Церковные приходы до XVIII-го века

При отсутствии достаточных сведений о приходской жизни до XVI века, нет возможности восстановить древнерусский приходской строй в первые века существования христианства в России и в частности проследить процесс того постепенного развития, благодаря которому наши предки, руководясь не византийским каноническим правом, не знавшим церковно-общественного устройства прихода, а потребностями практической жизни, выработали себе известные начала относительно такового устройства.

В этом отношении русская жизнь опять должна была представлять сходство не с византийским, а с западноевропейским складом приходов. Нужно различать сельские и городские приходы.

Насколько сельские или деревенские храмы устраивались “мирским иждивением”, а не землевладельцами – духовными или светскими крестьянские общества смотрели на устроенный ими храм, как на общественную собственность, и на церковное хозяйство, как на общественное хозяйство, тем более что храм служил для них не только местом для удовлетворения религиозных потребностей, но и гражданским центром.

Собираясь в праздничные дни к богослужению, прихожане пользовались этим случаем и для обсуждения разных общественных дел и заключения гражданских сделок.

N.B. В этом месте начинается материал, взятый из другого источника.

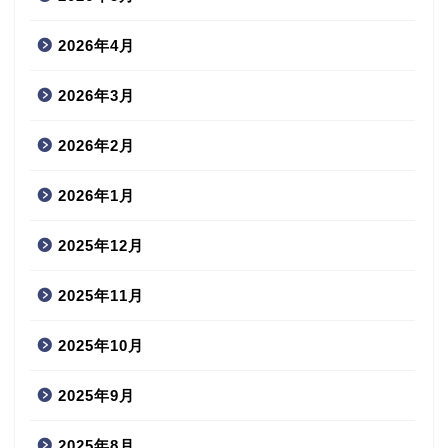
2026年4月
2026年3月
2026年2月
2026年1月
2025年12月
2025年11月
2025年10月
2025年9月
2025年8月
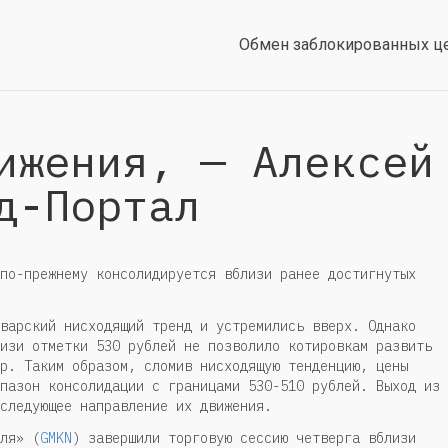
Обмен заблокированных ц
ижения, — Алексей
д-Портал
по-прежнему консолидируется вблизи ранее достигнутых
варский нисходящий тренд и устремились вверх. Однако
изи отметки 530 рублей не позволило котировкам развить
р. Таким образом, сломив нисходящую тенденцию, цены
пазон консолидации с границами 530-510 рублей. Выход из
следующее направление их движения.
ля» (
GMKN
) завершили торговую сессию четверга вблизи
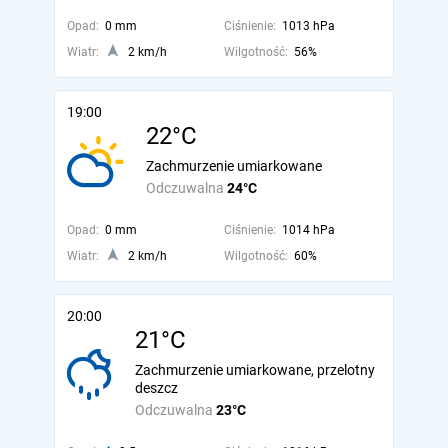
Opad:
0 mm
Ciśnienie:
1013 hPa
Wiatr:
2 km/h
Wilgotność:
56%
19:00
22°C
Zachmurzenie umiarkowane
Odczuwalna
24°C
Opad:
0 mm
Ciśnienie:
1014 hPa
Wiatr:
2 km/h
Wilgotność:
60%
20:00
21°C
Zachmurzenie umiarkowane, przelotny
deszcz
Odczuwalna
23°C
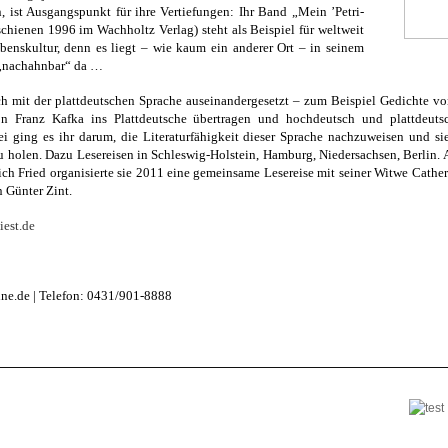
n, ist Ausgangspunkt für ihre Vertiefungen: Ihr Band „Mein ’Petri-
rschienen 1996 im Wachholtz Verlag) steht als Beispiel für weltweit
enskultur, denn es liegt – wie kaum ein anderer Ort – in seinem
 „nachahnbar“ da …
ch mit der plattdeutschen Sprache auseinandergesetzt – zum Beispiel Gedichte vo
n Franz Kafka ins Plattdeutsche übertragen und hochdeutsch und plattdeuts
bei ging es ihr darum, die Literaturfähigkeit dieser Sprache nachzuweisen und si
holen. Dazu Lesereisen in Schleswig-Holstein, Hamburg, Niedersachsen, Berlin. A
ich Fried organisierte sie 2011 eine gemeinsame Lesereise mit seiner Witwe Cathe
 Günter Zint.
iest.de
line.de | Telefon: 0431/901-8888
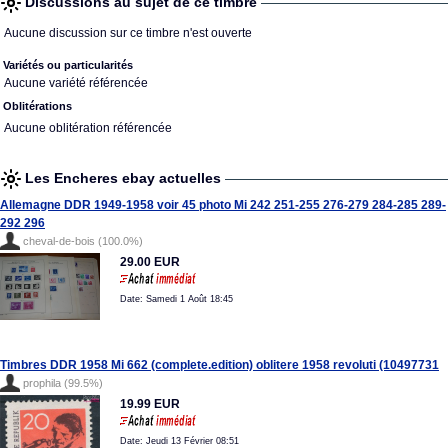
Discussions au sujet de ce timbre
Aucune discussion sur ce timbre n'est ouverte
Variétés ou particularités
Aucune variété référencée
Oblitérations
Aucune oblitération référencée
Les Encheres ebay actuelles
Allemagne DDR 1949-1958 voir 45 photo Mi 242 251-255 276-279 284-285 289-
292 296
cheval-de-bois (100.0%)
29.00 EUR
Date: Samedi 1 Août 18:45
Timbres DDR 1958 Mi 662 (complete.edition) oblitere 1958 revoluti (10497731
prophila (99.5%)
19.99 EUR
Date: Jeudi 13 Février 08:51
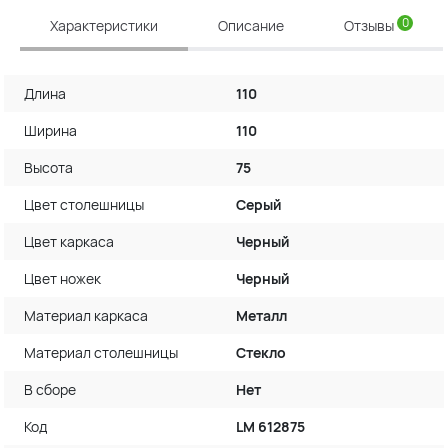
0
Характеристики
Описание
Отзывы
Длина
110
Ширина
110
Высота
75
Цвет столешницы
Серый
Цвет каркаса
Черный
Цвет ножек
Черный
Материал каркаса
Металл
Материал столешницы
Стекло
В сборе
Нет
Код
LM 612875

Отсюда объясняется устройство при церквах трапез, содержание церковных котлов для пивоварения и медоварения и т. п., а также и то, что церковный “дьяк” (т. е. дьячок) был обыкновенно вместе и земским общественным дьяком или письмоводителем.

Что касается городов, то, насколько можно судить по примеру Новгорода, Пскова и позднее Устюга, город, как политическая единица, устраивал храмы и хозяйствовал во всем церковном имуществе, выдавая лишь духовенству, при храмах состоявшему, условленную ругу (денежную и натуральную) на содержание его; а если даже храмы устраивались отдельными группами горожан (концами, улицами и полуулицами), все-таки город сохранял за собою известные права над всеми существующими в нем церквами.

Так из одного древнего документа, известного под именем грамоты новгородского князя Всеволода в пользу церкви св. Иоанна Предтечи на Опоках, видно, что эта главная церковь новгородского торгового рынка на Петрятине дворище была обеспечена в своем существовании доходом с взвешивания воска (так как тут производилась оптовая торговля воском), и церковное хозяйство предоставлено было в заведование выборной городской администрации, в которую входили три представителя от житьих людей, от черных тысяцкий и двое из купечества.

Относительно Пскова с особенною ясностью удостоверено историческими свидетельствами хозяйничанье псковичей – посадских людей над храмами и над всяким церковным имуществом, как непосредственно, так и через церковных старост, которые избирались не прихожанами из среды прихожан, а посадскими людьми из своей среды.

В Устюге посадские люди распоряжались, чтобы одна церковь дала другой заимообразно известную сумму денег. В других местах взгляд посадских на церковь с ее землею, как на свою собственность, выражался в том, что напр. посад вступал в тяжбу с монастырем, если последний завладевал этою церковью.

В частности, нужно различать отношение горожан или прихожан к церковному имуществу, к приходскому духовенству и к приходской общественной дисциплине. Общества, иждивением которых устраивались и поддерживались храмы, смотрели на эти последние с той же точки зрения, как и частные лица, устраивавшие храмы, т. е. с точки зрения частной собственности, имеющей религиозное значение.

Они принимали меры к снабжению церквей необходимой утварью и книгами, они же считали своим правом и долгом заботиться о целости и сохранности всего церковного имущества, выбирая для этой цели пономарей и церковных старост.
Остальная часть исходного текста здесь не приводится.